Saving isn’t exactly the most fun thing you can do with your money. Sure, “saving” a little cash by using a coupon is exciting, but tucking money away for emergencies doesn’t sound as good as taking a vacation or buying a new TV.
Many Americans would agree with that statement, based on a recent Bankrate survey that showed about 60% didn’t have enough emergency savings to afford a $1,000 expense. According to that same survey, about 40% of Americans would choose to borrow at least some money to cover a sudden expense of any amount. That data was gathered before the COVID-19 pandemic, which put even more financial stress on households around the world.
There’s never a bad time to start saving. Here are seven strategies you can use to gradually build your savings and improve your financial health.
- Cut unnecessary spending. It’s easier said than done, but limiting your financial splurges is one of the most effective strategies for saving more money. Postpone that vacation, go simple at the salon, watch movies at home, and pause any subscriptions you don’t need. In a matter of a few months, you’ll notice a significant change in the surplus you have from your paychecks.
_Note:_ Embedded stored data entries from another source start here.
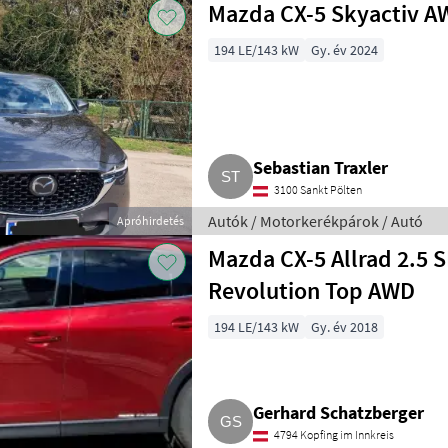
Mazda CX-5 Skyactiv A
194 LE/143 kW
Gy. év 2024
Sebastian Traxler
3100 Sankt Pölten
Autók / Motorkerékpárok / Autó
Apróhirdetés
Mazda CX-5 Allrad 2.5 
Revolution Top AWD
194 LE/143 kW
Gy. év 2018
Gerhard Schatzberger
4794 Kopfing im Innkreis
- Deposit money in a credit union. Put the extra money you save from unnecessary spending into a savings account at a credit union. These accounts can earn interest that will allow your money to grow. Pay attention to the interest terms, including the rate at which it grows and how often you’ll receive interest per year.
- Add to your retirement plan. Take advantage of employer match options on your 401(k), or invest in the stock market to allow your money to work for you while you’re not on the clock.
- Commit to a monthly deposit. It doesn’t have to be a large commitment, either. Start with something like $25, and you might notice that you’re encouraged to increase that amount later. You can also try calculating how much money you can afford to spend per day before your next payday, and if you don’t spend that amount, put the extra into your savings.
- Enlist someone to keep you accountable. Tell your spouse, significant other, or best friend about your savings goals. This will help you stick to your goals because you know that someone else is watching. You can even work on your goals together to motivate each other.
- Attack your debt to minimize your bills. Credit cards are convenient tools for paying for emergencies or significant purchases, but they also cost you extra money if you carry a balance from month to month. Not only are you required to make a minimum payment each month on your card, but you’re also accruing interest (the bad kind) every time you don’t pay the balance in full. That’s extra money you could be saving!
- Use generic brands, look for coupons, and buy in bulk when it’s practical. The money you save from each generic item you buy is valuable in the long run. If you have a larger family or are buying a non-perishable product, buy it in bulk so you can save some money on the overall cost. Shopping smart also means looking for help. Newspapers, mailers, and online codes are your best friend when you’re trying to reduce your spending.
As you become more experienced at saving money, you can start including it in your monthly budget. Ideally, you won’t feel like you’re sacrificing anything because you’ve already accounted for it on your personal ledger. If you do feel like saving money is taking away from enjoying life in the present, try to remember that even a little deposit is better than nothing, and focus on the rewarding feeling that will come from withdrawing your savings for a large vacation or relaxing retirement.